▸ EXERCISE
The reply to the records below should contain exactly the lines from the line with "אלכס אפשטיין" through the line with "אלקטרוניים בשפה עברית", and nothing besides.

(Page-level text extractions)
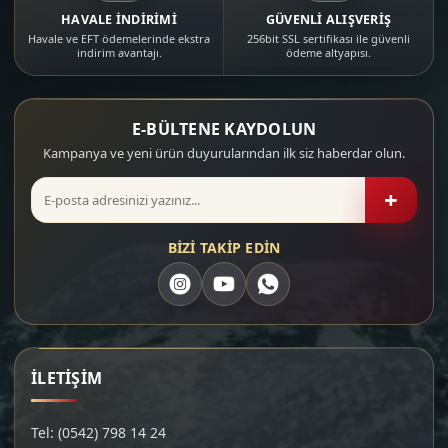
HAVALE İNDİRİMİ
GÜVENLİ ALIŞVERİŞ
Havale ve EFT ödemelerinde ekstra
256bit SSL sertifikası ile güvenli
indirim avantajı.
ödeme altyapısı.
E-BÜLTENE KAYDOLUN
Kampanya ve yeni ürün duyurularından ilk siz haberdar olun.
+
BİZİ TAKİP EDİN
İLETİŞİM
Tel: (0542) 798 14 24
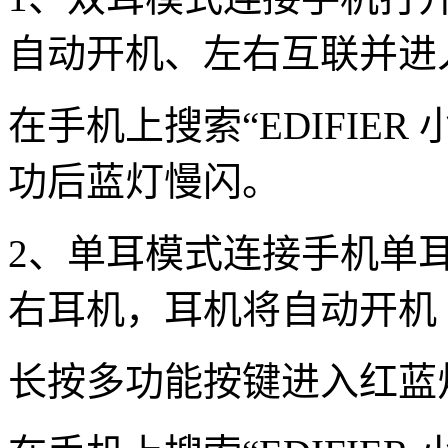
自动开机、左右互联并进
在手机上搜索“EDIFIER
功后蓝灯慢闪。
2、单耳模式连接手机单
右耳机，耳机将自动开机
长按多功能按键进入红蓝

--

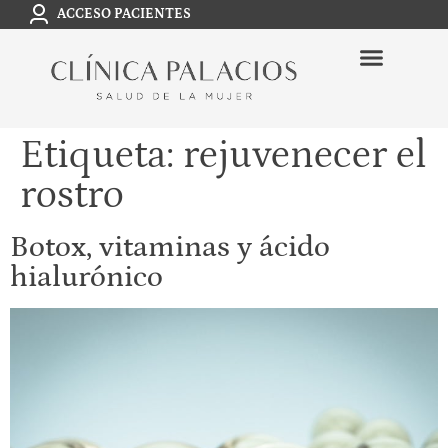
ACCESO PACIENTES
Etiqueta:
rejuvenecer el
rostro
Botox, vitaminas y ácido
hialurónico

* * *

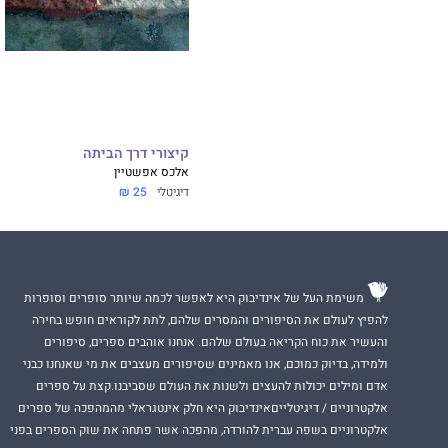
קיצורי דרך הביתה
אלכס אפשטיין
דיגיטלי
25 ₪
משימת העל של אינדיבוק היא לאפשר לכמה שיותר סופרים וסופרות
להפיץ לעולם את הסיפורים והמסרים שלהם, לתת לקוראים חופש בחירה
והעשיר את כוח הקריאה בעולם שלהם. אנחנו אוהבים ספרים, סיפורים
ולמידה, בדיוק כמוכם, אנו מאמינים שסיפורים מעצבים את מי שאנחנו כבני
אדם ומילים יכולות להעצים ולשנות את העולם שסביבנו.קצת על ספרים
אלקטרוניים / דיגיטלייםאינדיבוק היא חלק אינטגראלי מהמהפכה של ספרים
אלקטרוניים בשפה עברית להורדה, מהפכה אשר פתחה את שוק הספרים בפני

▸ RESPONSE TO THE EXERCISE
אלכס אפשטיין
דיגיטלי
25 ₪
משימת העל של אינדיבוק היא לאפשר לכמה שיותר סופרים וסופרות
להפיץ לעולם את הסיפורים והמסרים שלהם, לתת לקוראים חופש בחירה
והעשיר את כוח הקריאה בעולם שלהם. אנחנו אוהבים ספרים, סיפורים
ולמידה, בדיוק כמוכם, אנו מאמינים שסיפורים מעצבים את מי שאנחנו כבני
אדם ומילים יכולות להעצים ולשנות את העולם שסביבנו.קצת על ספרים
אלקטרוניים / דיגיטלייםאינדיבוק היא חלק אינטגראלי מהמהפכה של ספרים
אלקטרוניים בשפה עברית להורדה, מהפכה אשר פתחה את שוק הספרים בפני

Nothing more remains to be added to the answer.